Explanation of Solution

1) Concept:

a)  $CsCl$ has bcc unit cell crystal structure. Using the relation between radius and edge length, we can get the ionic radius of $C{s}^{+}$ ion.

b) Volume of the unit cell is the cube of the edge length. Using the given value of edge length, we can calculate its volume. Simple cubic has one atom per unit cell. So, using molar mass of $CsCl$, Avogadro’s number, and number of atoms per unit cell gives the mass of a unit cell. Values of mass and volume of unit cell gives the density of a unit cell of simple cubic.

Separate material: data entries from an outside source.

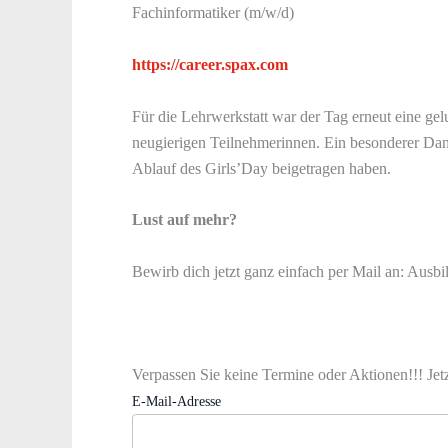
Fachinformatiker (m/w/d)
https://career.spax.com
Für die Lehrwerkstatt war der Tag erneut eine gelu
neugierigen Teilnehmerinnen. Ein besonderer Dank 
Ablauf des Girls’Day beigetragen haben.
Lust auf mehr?
Bewirb dich jetzt ganz einfach per Mail an: Aus
Verpassen Sie keine Termine oder Aktionen!!! Jet
E-Mail-Adresse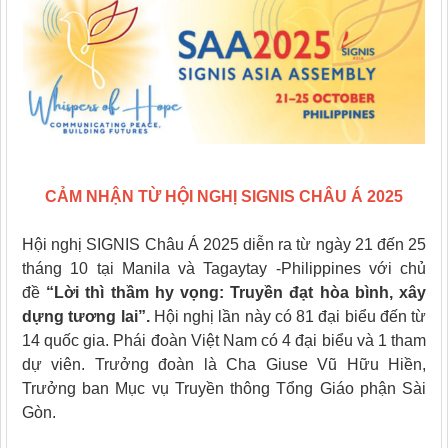
CẢM NHẬN TỪ HỘI NGHỊ SIGNIS CHÂU Á 2025
Hội nghị SIGNIS Châu Á 2025 diễn ra từ ngày 21 đến 25
tháng 10 tại Manila và Tagaytay -Philippines với chủ
đề
“Lời thì thầm hy vọng: Truyền đạt hòa bình, xây
dựng tương lai”
.
Hội nghị lần này có 81 đại biểu đến từ
14 quốc gia. Phái đoàn Việt Nam có 4 đại biểu và 1 tham
dự viên. Trưởng đoàn là Cha Giuse Vũ Hữu Hiền,
Trưởng ban Mục vụ Truyền thông Tổng Giáo phận Sài
Gòn.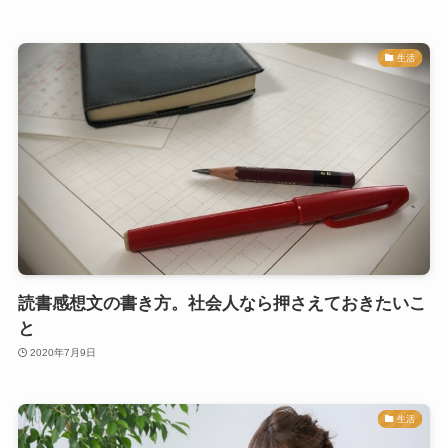
生活
読書感想文の書き方。社会人なら押さえておきたいこ
と
2020年7月9日
生活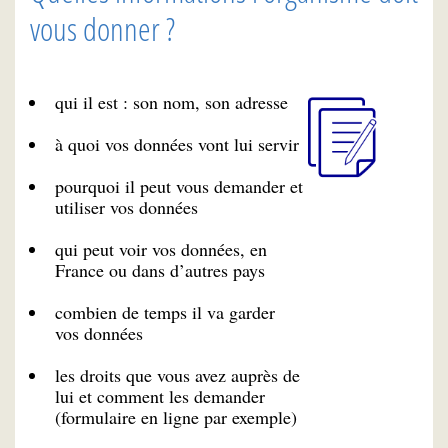
vous donner ?
qui il est : son nom, son adresse
à quoi vos données vont lui servir
pourquoi il peut vous demander et
utiliser vos données
qui peut voir vos données, en
France ou dans d’autres pays
combien de temps il va garder
vos données
les droits que vous avez auprès de
lui et comment les demander
(formulaire en ligne par exemple)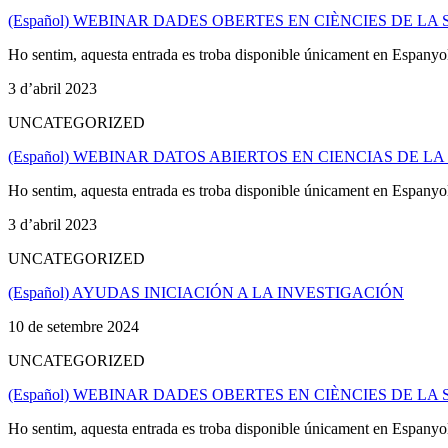
(Español) WEBINAR DADES OBERTES EN CIÈNCIES DE LA 
Ho sentim, aquesta entrada es troba disponible únicament en Espanyo
3 d’abril 2023
UNCATEGORIZED
(Español) WEBINAR DATOS ABIERTOS EN CIENCIAS DE L
Ho sentim, aquesta entrada es troba disponible únicament en Espanyo
3 d’abril 2023
UNCATEGORIZED
(Español) AYUDAS INICIACIÓN A LA INVESTIGACIÓN
10 de setembre 2024
UNCATEGORIZED
(Español) WEBINAR DADES OBERTES EN CIÈNCIES DE LA 
Ho sentim, aquesta entrada es troba disponible únicament en Espanyo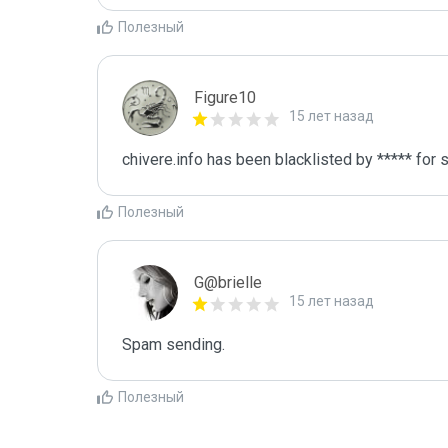
Полезный
Figure10
15 лет назад
chivere.info has been blacklisted by ***** for
Полезный
G@brielle
15 лет назад
Spam sending.
Полезный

c) The packing efficiency is calculated using volumes of one $Cs$ sphere and one $Cl$ sphere and volume of unit cell. Empty space available can be calculated using the total space of a unit cell and the packing efficiency.

2) Formula:

i) bcc: $r=\frac{l\sqrt{3}}{4},$$$ where $r$ is ionic radius and $l$ is the edge length.

ii) Simple cubic:$r=\frac{l}{2}=0.5\times l$, where $r$ is ionic radius and $l$ is the edge length

iii)  Volume,$V=l^3 c{m}^3$

iv)  $Density =\frac{mass}{volume}$

v) $V of sphere=\frac{4}{3}\pi r^3$

vi) $Packing efficiency= =\frac{V_{atoms}}{V_{unit cell}}\times 100\%$

3) Given:

i) $r of C{l}^{-}ions=181 pm$

ii) $l=412 pm$

4) Calculations:

a) Calculate the radius of $C{s}^{+}$ ions:

$4r= l\sqrt{3}$

$2C{s}^{+}+2C{l}^{-}= l\sqrt{3}$

$2C{s}^{+}+2 \times 181 pm= 412 pm \times \sqrt{3}$

$2C{s}^{+}+362 pm= 713.584 pm$

$2C{s}^{+}= 351.584 pm$

$C{s}^{+}= 175.8 pm$

b) Calculate the edge length in cm from $412 pm$:

$412 pm \times \frac{1 \times {10}^{-10} cm}{1 pm}=4.12 \times {10}^{-8} cm$

Calculate the volume of simple cubic $CsCl:$

$V=l^3={\left(4.12 \times {10}^{-8} cm\right)}^3=6.99\times {10}^{-23}c{m}^3$

Mass of $CsCl$ per unit cell:

$1 atom\times \frac{1 mol}{6.022\times {10}^{23}atom}\times 168.358 \frac{g}{mol}=2.7957\times {10}^{-22}g$

$Density =\frac{mass}{volume}= \frac{2.7957\times {10}^{-22} g}{6.99\times {10}^{-23 }c{m}^3}=4.00\frac{g}{c{m}^3}$

c) Volume of $Cs$ sphere $=\frac{4}{3}\pi r^3$:

$=\frac{4}{3}\times 3.14\times {\left(175.8 pm\times \frac{1 \times {10}^{-10} cm}{1 pm}\right)}^3$

$=\frac{4}{3}\times 3.14\times {\left(1.758\times {10}^{-8}cm\right)}^3$

$=\frac{4}{3}\times 3.14\times 5.4332\times {10}^{-24}c{m}^3$

$=2.2747\times {10}^{-23}c{m}^3$

Volume of $Cl$ sphere $=\frac{4}{3}\pi r^3$:

$=\frac{4}{3}\times 3.14\times {\left(181 pm\times \frac{1 \times {10}^{-10} cm}{1 pm}\right)}^3$

$=\frac{4}{3}\times 3.14\times {\left(1.81\times {10}^{-8}cm\right)}^3$

$=\frac{4}{3}\times 3.14\times 5.9297\times {10}^{-24}c{m}^3$

$=2.483\times {10}^{-23}c{m}^3$

So, the total volume of $CsCl$ is

$\left(2.2747\times {10}^{-23}c{m}^3\right)+\left(2.483\times {10}^{-23}c{m}^3\right)=4.7577\times {10}^{-23}c{m}^3$

Calculate the volume of simple cubic $CsCl$:

$V_{unit cell}=l^3={\left(4.12 \times {10}^{-8} cm\right)}^3=6.99\times {10}^{-23}c{m}^3$

$Packing efficiency= =\frac{V_{atoms}}{V_{unit cell}}\times 100\%$

$=\frac{4.7577\times {10}^{-23}c{m}^3}{6.99\times {10}^{-23}c{m}^3}\times 100\%=68 \%$

$The total volume of the empty space=100\%-68\%=32 \%$

Conclusion:

We calculate the radius of the cation from the relation between the edge length and radius. The density of the simple cube is calculated from the edge length. Packing efficiency is calculated from the volume of atoms and volume of unit cell.